= Biodynamic massage =

Biodynamic massage is a complementary therapy developed by Gerda Boyesen in Norway during the 1950s.

==History==

"During a massage, if I see any sign of movement trying to emerge in the client, I would always try to encourage it, because my conviction is that this is going to liberate and express much more energy than would result from what I'm going to do with my hands."
— — Think Through the Body - Roz Carroll

In 1969, Boyesen set up the Gerda Boyesen Training School at Acacia House in Acton Park. It is both a psychological and energetic therapy which is concerned with the integration of all aspects of an individual. This includes the physical, emotional, mental and spiritual aspects of existence. A key concept in biodynamic massage is the belief in a universal life force that connects all of us.

Biodynamic massage is used on its own, as part of body psychotherapy or to support psychotherapy of a different modality. The touch does not attempt to cure, but rather bring the client into relationship with their body.
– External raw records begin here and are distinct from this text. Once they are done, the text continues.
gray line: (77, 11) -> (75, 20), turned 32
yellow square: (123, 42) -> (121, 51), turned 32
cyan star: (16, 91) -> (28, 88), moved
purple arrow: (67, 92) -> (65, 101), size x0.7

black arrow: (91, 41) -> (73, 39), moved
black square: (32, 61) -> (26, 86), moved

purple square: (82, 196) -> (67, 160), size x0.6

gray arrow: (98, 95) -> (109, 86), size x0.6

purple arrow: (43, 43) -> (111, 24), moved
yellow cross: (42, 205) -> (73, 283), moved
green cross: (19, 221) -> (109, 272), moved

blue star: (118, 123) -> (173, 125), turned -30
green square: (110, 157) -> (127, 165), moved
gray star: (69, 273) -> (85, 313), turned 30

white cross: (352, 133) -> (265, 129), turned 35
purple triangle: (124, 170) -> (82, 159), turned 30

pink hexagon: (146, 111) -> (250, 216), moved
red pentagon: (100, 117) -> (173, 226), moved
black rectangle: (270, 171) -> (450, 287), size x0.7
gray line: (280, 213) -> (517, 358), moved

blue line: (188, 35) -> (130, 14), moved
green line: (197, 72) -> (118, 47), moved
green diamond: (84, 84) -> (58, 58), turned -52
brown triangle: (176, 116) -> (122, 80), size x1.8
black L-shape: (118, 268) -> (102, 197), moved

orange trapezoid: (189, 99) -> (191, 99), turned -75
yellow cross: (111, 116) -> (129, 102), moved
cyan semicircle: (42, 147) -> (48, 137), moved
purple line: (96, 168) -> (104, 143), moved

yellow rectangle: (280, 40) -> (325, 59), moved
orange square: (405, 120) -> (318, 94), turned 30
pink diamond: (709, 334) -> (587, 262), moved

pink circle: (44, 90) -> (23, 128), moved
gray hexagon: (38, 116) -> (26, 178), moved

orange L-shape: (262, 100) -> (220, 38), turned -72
==Biodynamic massage techniques==
There are a wide variety of techniques that focuses on skin, bone, muscular, fascia, energy and aura.

==Theory==
According to Biodynamic massage, the digestive tract has a dual function. It is to digest physical nourishment, but also the emotional digestion of stressful situations. Once away from the stressful situation, the experience can be digested in our guts when rest is possible. Biodynamic therapists use a stethoscope during the massage to listen to the peristalsis and use it as feedback to guide the massage.